Document layout analysis data
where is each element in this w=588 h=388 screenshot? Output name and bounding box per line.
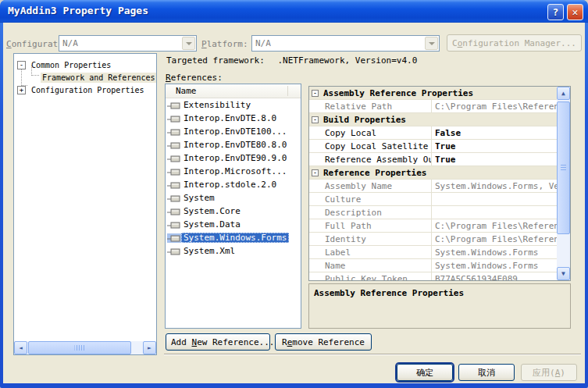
property-value[interactable]: False xyxy=(432,126,557,139)
collapse-icon[interactable]: - xyxy=(312,169,319,176)
scrollbar-thumb[interactable] xyxy=(28,341,131,354)
property-row[interactable]: Full Path C:\Program Files\Reference xyxy=(309,219,557,233)
property-row[interactable]: Name System.Windows.Forms xyxy=(309,259,557,272)
property-row[interactable]: Description xyxy=(309,206,557,219)
tree-item-label[interactable]: Framework and References xyxy=(41,73,157,83)
references-list: Name Extensibility Interop.EnvDTE.8.0 xyxy=(165,84,301,329)
platform-label: Platform: xyxy=(201,39,248,49)
property-name: Culture xyxy=(309,193,432,205)
reference-list-item[interactable]: Interop.Microsoft... xyxy=(166,165,301,178)
property-pages-dialog: MyAddin3 Property Pages ? ✕ Configuratio… xyxy=(0,0,588,388)
assembly-icon xyxy=(167,167,181,176)
scroll-down-button[interactable]: ▼ xyxy=(557,267,570,280)
category-label: Build Properties xyxy=(323,115,406,125)
assembly-icon xyxy=(167,194,181,203)
scroll-left-icon: ◄ xyxy=(19,344,23,351)
reference-list-item[interactable]: Interop.EnvDTE90.9.0 xyxy=(166,151,301,165)
property-value[interactable]: B77A5C561934E089 xyxy=(432,272,557,281)
reference-list-item[interactable]: System.Data xyxy=(166,218,301,231)
category-label: Reference Properties xyxy=(323,168,426,178)
reference-name: System.Data xyxy=(181,219,243,230)
tree-item-framework-and-references[interactable]: Framework and References xyxy=(41,71,157,84)
add-new-reference-button[interactable]: Add New Reference... xyxy=(166,333,270,351)
property-row[interactable]: Copy Local False xyxy=(309,126,557,140)
expand-icon[interactable]: + xyxy=(17,86,26,94)
configuration-dropdown-button[interactable] xyxy=(182,37,195,50)
reference-list-item[interactable]: System.Core xyxy=(166,205,301,218)
property-value[interactable]: True xyxy=(432,140,557,152)
property-row[interactable]: Copy Local Satellite Ass True xyxy=(309,140,557,153)
reference-list-item[interactable]: Extensibility xyxy=(166,98,301,112)
property-value[interactable]: System.Windows.Forms xyxy=(432,259,557,272)
property-value[interactable]: C:\Program Files\Reference xyxy=(432,100,557,112)
references-list-header[interactable]: Name xyxy=(166,84,301,98)
tree-item-configuration-properties[interactable]: + Configuration Properties xyxy=(17,84,146,96)
cancel-button[interactable]: 取消 xyxy=(458,364,515,381)
reference-list-item[interactable]: Interop.stdole.2.0 xyxy=(166,178,301,191)
help-button[interactable]: ? xyxy=(547,4,564,20)
footer-divider xyxy=(164,354,581,355)
grid-vertical-scrollbar[interactable]: ▲ ▼ xyxy=(557,87,570,280)
property-value[interactable] xyxy=(432,193,557,205)
close-button[interactable]: ✕ xyxy=(567,4,583,20)
reference-name: System.Core xyxy=(181,206,243,216)
configuration-manager-button[interactable]: Configuration Manager... xyxy=(447,34,582,52)
scroll-right-button[interactable]: ► xyxy=(143,341,156,354)
column-resize-handle[interactable] xyxy=(287,86,288,96)
scroll-up-icon: ▲ xyxy=(561,90,565,97)
window-title: MyAddin3 Property Pages xyxy=(8,5,148,16)
property-value[interactable] xyxy=(432,206,557,219)
property-description-panel: Assembly Reference Properties xyxy=(308,283,571,329)
title-bar[interactable]: MyAddin3 Property Pages ? ✕ xyxy=(0,0,588,23)
reference-list-item[interactable]: Interop.EnvDTE.8.0 xyxy=(166,112,301,125)
scroll-up-button[interactable]: ▲ xyxy=(557,87,570,100)
tree-horizontal-scrollbar[interactable]: ◄ ► xyxy=(14,341,156,354)
scroll-left-button[interactable]: ◄ xyxy=(14,341,27,354)
property-row[interactable]: Identity C:\Program Files\Reference xyxy=(309,233,557,246)
property-row[interactable]: Reference Assembly Outpu True xyxy=(309,153,557,166)
collapse-icon[interactable]: - xyxy=(312,90,319,97)
reference-list-item[interactable]: Interop.EnvDTE80.8.0 xyxy=(166,138,301,151)
property-value[interactable]: C:\Program Files\Reference xyxy=(432,219,557,232)
scrollbar-thumb[interactable] xyxy=(557,101,570,234)
remove-reference-button[interactable]: Remove Reference xyxy=(275,333,372,351)
property-row[interactable]: Assembly Name System.Windows.Forms, Vers… xyxy=(309,180,557,193)
tree-item-label[interactable]: Configuration Properties xyxy=(30,85,146,95)
ok-button[interactable]: 确定 xyxy=(397,364,453,381)
assembly-icon xyxy=(167,180,181,190)
reference-list-item[interactable]: System.Windows.Forms xyxy=(166,231,301,244)
reference-name: System xyxy=(181,193,217,203)
close-icon: ✕ xyxy=(572,6,579,18)
platform-combobox[interactable]: N/A xyxy=(251,35,440,52)
property-name: Reference Assembly Outpu xyxy=(309,153,432,166)
collapse-icon[interactable]: - xyxy=(17,61,26,69)
reference-name: Interop.Microsoft... xyxy=(181,166,289,176)
apply-button[interactable]: 应用(A) xyxy=(521,364,577,381)
column-header-name[interactable]: Name xyxy=(176,86,197,96)
configuration-combobox[interactable]: N/A xyxy=(59,35,197,52)
property-row[interactable]: Public Key Token B77A5C561934E089 xyxy=(309,272,557,281)
property-grid-rows: - Assembly Reference Properties Relative… xyxy=(309,87,557,281)
assembly-icon xyxy=(167,207,181,216)
property-category-row[interactable]: - Assembly Reference Properties xyxy=(309,87,557,100)
help-icon: ? xyxy=(553,6,559,18)
property-value[interactable]: System.Windows.Forms xyxy=(432,246,557,258)
property-row[interactable]: Culture xyxy=(309,193,557,206)
reference-name: Interop.EnvDTE80.8.0 xyxy=(181,140,289,150)
tree-item-label[interactable]: Common Properties xyxy=(30,60,112,70)
platform-dropdown-button[interactable] xyxy=(425,37,438,50)
collapse-icon[interactable]: - xyxy=(312,116,319,123)
tree-item-common-properties[interactable]: - Common Properties xyxy=(17,59,112,71)
targeted-framework-value: .NETFramework, Version=v4.0 xyxy=(277,55,417,66)
reference-list-item[interactable]: Interop.EnvDTE100... xyxy=(166,125,301,138)
property-name: Copy Local Satellite Ass xyxy=(309,140,432,152)
property-row[interactable]: Relative Path C:\Program Files\Reference xyxy=(309,100,557,113)
property-value[interactable]: C:\Program Files\Reference xyxy=(432,233,557,245)
property-category-row[interactable]: - Reference Properties xyxy=(309,166,557,180)
reference-list-item[interactable]: System xyxy=(166,191,301,205)
property-row[interactable]: Label System.Windows.Forms xyxy=(309,246,557,259)
property-value[interactable]: True xyxy=(432,153,557,166)
reference-list-item[interactable]: System.Xml xyxy=(166,244,301,258)
property-value[interactable]: System.Windows.Forms, Versi xyxy=(432,180,557,192)
property-category-row[interactable]: - Build Properties xyxy=(309,113,557,126)
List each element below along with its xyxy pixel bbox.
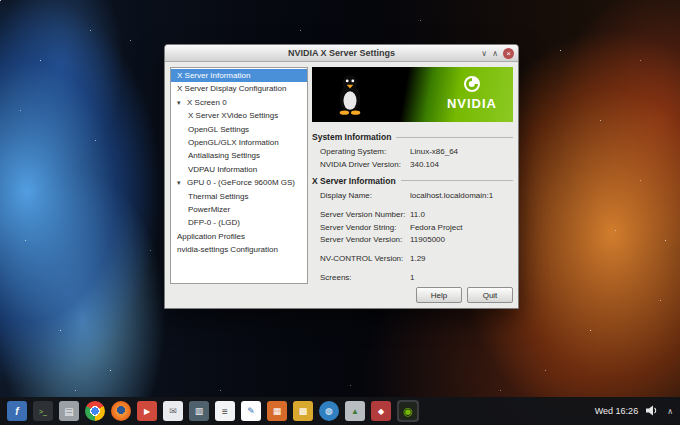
section-divider xyxy=(396,137,513,138)
presentation-glyph: ▦ xyxy=(273,406,282,416)
panel-icon-image-viewer[interactable]: ▲ xyxy=(345,401,365,421)
tree-item-label: X Server Information xyxy=(177,69,250,82)
tree-item-label: Application Profiles xyxy=(177,230,245,243)
info-value: 1 xyxy=(410,273,414,282)
clock[interactable]: Wed 16:26 xyxy=(595,406,638,416)
content-pane: NVIDIA System Information Operating Syst… xyxy=(312,67,513,284)
volume-icon[interactable] xyxy=(646,402,659,420)
tree-item-antialiasing-settings[interactable]: Antialiasing Settings xyxy=(171,149,307,162)
text-editor-glyph: ≡ xyxy=(222,406,228,417)
info-label: Server Vendor Version: xyxy=(320,235,410,244)
mail-glyph: ✉ xyxy=(169,406,177,416)
panel-icon-presentation-app[interactable]: ▦ xyxy=(267,401,287,421)
panel-icon-nvidia-settings[interactable]: ◉ xyxy=(399,402,417,420)
desktop[interactable]: NVIDIA X Server Settings ∨ ∧ × X Server … xyxy=(0,0,680,425)
nvidia-banner: NVIDIA xyxy=(312,67,513,122)
tux-penguin-image xyxy=(336,73,364,119)
tree-item-label: X Server Display Configuration xyxy=(177,82,286,95)
info-row-screens: Screens: 1 xyxy=(312,271,513,284)
tree-item-label: nvidia-settings Configuration xyxy=(177,243,278,256)
help-button[interactable]: Help xyxy=(416,287,462,303)
panel-icon-web-browser[interactable]: ◍ xyxy=(319,401,339,421)
section-divider xyxy=(401,180,513,181)
tree-item-opengl-settings[interactable]: OpenGL Settings xyxy=(171,123,307,136)
window-title: NVIDIA X Server Settings xyxy=(165,45,518,62)
tree-item-application-profiles[interactable]: Application Profiles xyxy=(171,230,307,243)
info-value: localhost.localdomain:1 xyxy=(410,191,493,200)
spreadsheet-glyph: ▩ xyxy=(299,406,308,416)
tree-item-thermal-settings[interactable]: Thermal Settings xyxy=(171,190,307,203)
info-value: 1.29 xyxy=(410,254,426,263)
info-value: 11905000 xyxy=(410,235,445,244)
info-label: Operating System: xyxy=(320,147,410,156)
tree-item-label: OpenGL Settings xyxy=(188,123,249,136)
panel-icon-terminal[interactable]: >_ xyxy=(33,401,53,421)
image-viewer-glyph: ▲ xyxy=(351,407,359,416)
info-value: Fedora Project xyxy=(410,223,462,232)
minimize-button[interactable]: ∨ xyxy=(481,48,487,59)
tree-item-label: Antialiasing Settings xyxy=(188,149,260,162)
tree-item-label: GPU 0 - (GeForce 9600M GS) xyxy=(187,176,295,189)
tree-item-label: OpenGL/GLX Information xyxy=(188,136,279,149)
taskbar-launchers: f >_ ▤ ▶ ✉ ▥ ≡ ✎ ▦ ▩ ◍ ▲ ◆ ◉ xyxy=(7,400,419,422)
panel-icon-system-monitor[interactable]: ▥ xyxy=(189,401,209,421)
info-row-display-name: Display Name: localhost.localdomain:1 xyxy=(312,189,513,202)
taskbar[interactable]: f >_ ▤ ▶ ✉ ▥ ≡ ✎ ▦ ▩ ◍ ▲ ◆ ◉ Wed 16:26 xyxy=(0,397,680,425)
nvidia-logo: NVIDIA xyxy=(447,75,497,110)
info-label: NVIDIA Driver Version: xyxy=(320,160,410,169)
panel-icon-text-editor[interactable]: ≡ xyxy=(215,401,235,421)
panel-icon-file-manager[interactable]: ▤ xyxy=(59,401,79,421)
expander-icon[interactable]: ▾ xyxy=(177,96,187,109)
tree-item-label: DFP-0 - (LGD) xyxy=(188,216,240,229)
tree-item-label: X Screen 0 xyxy=(187,96,227,109)
panel-icon-package-manager[interactable]: ◆ xyxy=(371,401,391,421)
tree-item-label: Thermal Settings xyxy=(188,190,248,203)
tree-item-label: PowerMizer xyxy=(188,203,230,216)
file-manager-glyph: ▤ xyxy=(64,406,73,417)
expander-icon[interactable]: ▾ xyxy=(177,176,187,189)
tree-item-gpu-0[interactable]: ▾ GPU 0 - (GeForce 9600M GS) xyxy=(171,176,307,189)
info-value: 11.0 xyxy=(410,210,425,219)
nvidia-wordmark: NVIDIA xyxy=(447,97,497,110)
tree-item-label: X Server XVideo Settings xyxy=(188,109,278,122)
tree-item-dfp-0-lgd[interactable]: DFP-0 - (LGD) xyxy=(171,216,307,229)
active-task-indicator: ◉ xyxy=(397,400,419,422)
nvidia-settings-window[interactable]: NVIDIA X Server Settings ∨ ∧ × X Server … xyxy=(164,44,519,309)
tree-item-vdpau-information[interactable]: VDPAU Information xyxy=(171,163,307,176)
panel-icon-media-player[interactable]: ▶ xyxy=(137,401,157,421)
panel-icon-chrome-browser[interactable] xyxy=(85,401,105,421)
info-value: 340.104 xyxy=(410,160,439,169)
package-manager-glyph: ◆ xyxy=(378,407,384,416)
panel-icon-mail-client[interactable]: ✉ xyxy=(163,401,183,421)
panel-icon-spreadsheet-app[interactable]: ▩ xyxy=(293,401,313,421)
section-header-system-information: System Information xyxy=(312,132,513,142)
section-title: System Information xyxy=(312,132,391,142)
tree-item-x-screen-0[interactable]: ▾ X Screen 0 xyxy=(171,96,307,109)
panel-icon-firefox-browser[interactable] xyxy=(111,401,131,421)
tree-item-label: VDPAU Information xyxy=(188,163,257,176)
info-label: Screens: xyxy=(320,273,410,282)
info-label: Server Version Number: xyxy=(320,210,410,219)
section-title: X Server Information xyxy=(312,176,396,186)
tree-item-powermizer[interactable]: PowerMizer xyxy=(171,203,307,216)
tree-item-opengl-glx-information[interactable]: OpenGL/GLX Information xyxy=(171,136,307,149)
info-row-nv-control-version: NV-CONTROL Version: 1.29 xyxy=(312,252,513,265)
close-button[interactable]: × xyxy=(503,48,514,59)
tree-item-x-server-xvideo-settings[interactable]: X Server XVideo Settings xyxy=(171,109,307,122)
panel-collapse-icon[interactable]: ∧ xyxy=(667,407,673,416)
tree-item-nvidia-settings-configuration[interactable]: nvidia-settings Configuration xyxy=(171,243,307,256)
wallpaper-stars xyxy=(0,0,1,1)
maximize-button[interactable]: ∧ xyxy=(492,48,498,59)
panel-icon-applications-menu[interactable]: f xyxy=(7,401,27,421)
window-body: X Server Information X Server Display Co… xyxy=(165,62,518,308)
applications-menu-glyph: f xyxy=(15,406,18,417)
settings-tree[interactable]: X Server Information X Server Display Co… xyxy=(170,67,308,284)
tree-item-x-server-information[interactable]: X Server Information xyxy=(171,69,307,82)
quit-button[interactable]: Quit xyxy=(467,287,513,303)
terminal-glyph: >_ xyxy=(39,408,47,415)
panel-icon-word-processor[interactable]: ✎ xyxy=(241,401,261,421)
taskbar-tray: Wed 16:26 ∧ xyxy=(595,402,673,420)
window-controls: ∨ ∧ × xyxy=(481,45,514,62)
tree-item-x-server-display-configuration[interactable]: X Server Display Configuration xyxy=(171,82,307,95)
window-titlebar[interactable]: NVIDIA X Server Settings ∨ ∧ × xyxy=(165,45,518,62)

--- WORK INSTRUCTIONS ---
Which lines of the records hold the string "mail"? Copy each one.

--- RESPONSE AREA ---
mail-glyph: ✉ xyxy=(169,406,177,416)
panel-icon-mail-client[interactable]: ✉ xyxy=(163,401,183,421)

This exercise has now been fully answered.